There’s a lot of guides explaining how to protect your online privacy, but none of them tell why they exist in the first place. They exist because privacy is understated. We don’t value it enough. Here are the reasons.
Threats to privacy are not obvious
Despite recent attempts to regulate online data processing (e.g the GDPR in the EU) as well as privacy breaches, it’s still not clear why all of that threatens privacy. By collecting data on individuals, corporations can have an accurate description of who you are, For example, in this study, researchers show that the profiling of Facebook (based on likes) is a more accurate representation of people’s personalities than their friends view. On top of that, they also explain that this digital profiling is very powerful. It does a great job at predicting offline data: political opinions, health status, and much more. This is one reason why online privacy should not be overlooked. By tracking you and gathering always more data, private companies can draw a model that represents you and gives them a lot of power.
Also, the last thing data collectors want you to know is that this profiling is literally everywhere online. Among the top 1 million web sites (according to this paper), 80% use google tracking technologies and roughly 40% use the Facebook ones. All this data harvesting records everything we do, everywhere we go online.

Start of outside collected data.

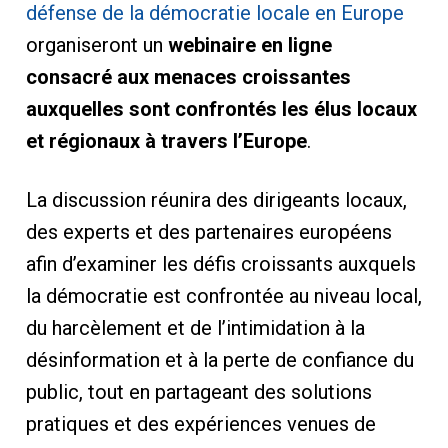
défense de la démocratie locale en Europe
organiseront un
webinaire en ligne
consacré aux menaces croissantes
auxquelles sont confrontés les élus locaux
et régionaux à travers l’Europe
.
La discussion réunira des dirigeants locaux,
des experts et des partenaires européens
afin d’examiner les défis croissants auxquels
la démocratie est confrontée au niveau local,
du harcèlement et de l’intimidation à la
désinformation et à la perte de confiance du
public, tout en partageant des solutions
pratiques et des expériences venues de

What we get from privacy is taken for granted
Privacy is what balances power between the state and its citizens. This has been thoroughly described by H.G Orwell in his famous book “1984". People are controlled by the state by invading their privacy, in a number of ways. In every room there’s a camera that records what is done and said and if one action (or even a though!) is not aligned with the interests of the state, its author is taken down by the state police. Monitoring everything allows the state to make sure there’s no revolt. On the internet, the same thing can happen. For example, Google is helping law enforcement by handing over people’s location data. From privacy, you get parity with the state.
It’s impossible to achieve privacy online, right?

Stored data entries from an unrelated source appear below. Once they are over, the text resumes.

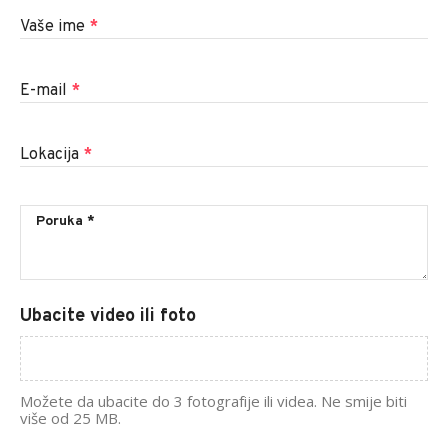
Vaše ime
*
E-mail
*
Lokacija
*
Ubacite video ili foto
Možete da ubacite do 3 fotografije ili videa. Ne smije biti
više od 25 MB.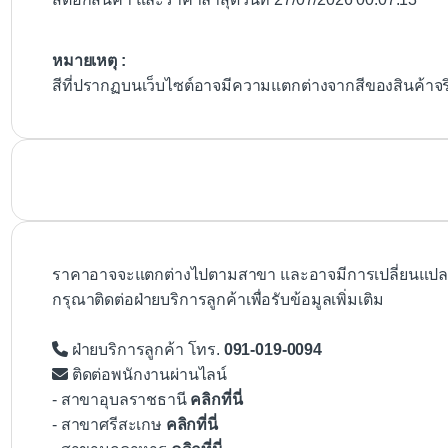
หมายเหตุ :
สีที่ปรากฏบนเว็บไซต์อาจมีความแตกต่างจากสีของสินค้าจ
ราคาอาจจะแตกต่างไปตามสาขา และอาจมีการเปลี่ยนแปลงโ
กรุณาติดต่อฝ่ายบริการลูกค้าเพื่อรับข้อมูลเพิ่มเติม
ฝ่ายบริการลูกค้า โทร.
091-019-0094
ติดต่อพนักงานผ่านไลน์
- สาขาอุบลราชธานี
คลิกที่นี่
- สาขาศรีสะเกษ
คลิกที่นี่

Although people can be convinced that privacy matters (of course it does!), they can imagine that privacy is a chimera, impossible to achieve unless they’re willing to live in a cave without any connected devices. And the endless stream of privacy scandals doesn’t help breaking down this misconception. Your online data do not have to be shared with everyone without your consent. As data regulation keep improving, data harvesters become legally incentivized to be clear about what they’re doing and to make sure the users approve that.
Also, more and more privacy-focused platforms are developed as alternatives to invasive ones, For example, Mastodon (an alternative to Facebook) user base keeps increasing, DuckDuckGo (alternative to Google) reaches 35M daily searches. Those platforms do not include trackers or if they do, they’re transparent about it.

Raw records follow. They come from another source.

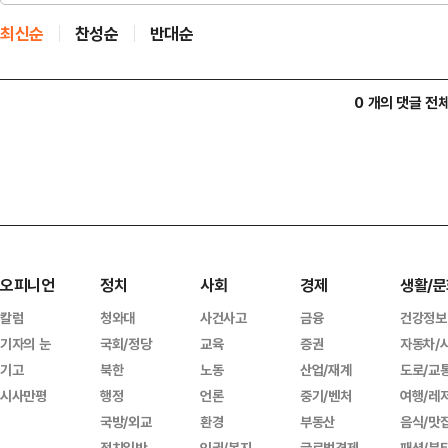
최신순
찬성순
반대순
0 개의 댓글 전
오피니언
정치
사회
경제
생활/문
칼럼
청와대
사건사고
금융
건강정보
기자의 눈
국회/정당
교육
증권
자동차/
기고
북한
노동
산업/재계
도로/교
시사만평
행정
언론
중기/벤처
여행/레
국방/외교
환경
부동산
음식/맛
정치일반
인권/복지
글로벌경제
패션/뷰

Privacy is not only a personal matter
Part of the goal of data collection is to make connections between people. They’re plenty of solutions to achieve this. The easiest one is to gather friends and contact data. As most people have a Facebook account (and tend to be online friends with those with whom they are offline friends too), it’s easy to infer what one might like or think based on relations to others. The same can be said for phone contacts or any messaging system. Also, by observing location data, one can figure out relationships. If a group of people often meets at the same places, they must be friends, Data aggregators can after guess someone’s interest with the group’s profile. Location data can easily be retrieved from smartphones.
Tracking spreads like a virus. Once someone gets tracked, the system can create a profile of the person, but can also know better the person’s contacts. This is why privacy should be everybody’s concern.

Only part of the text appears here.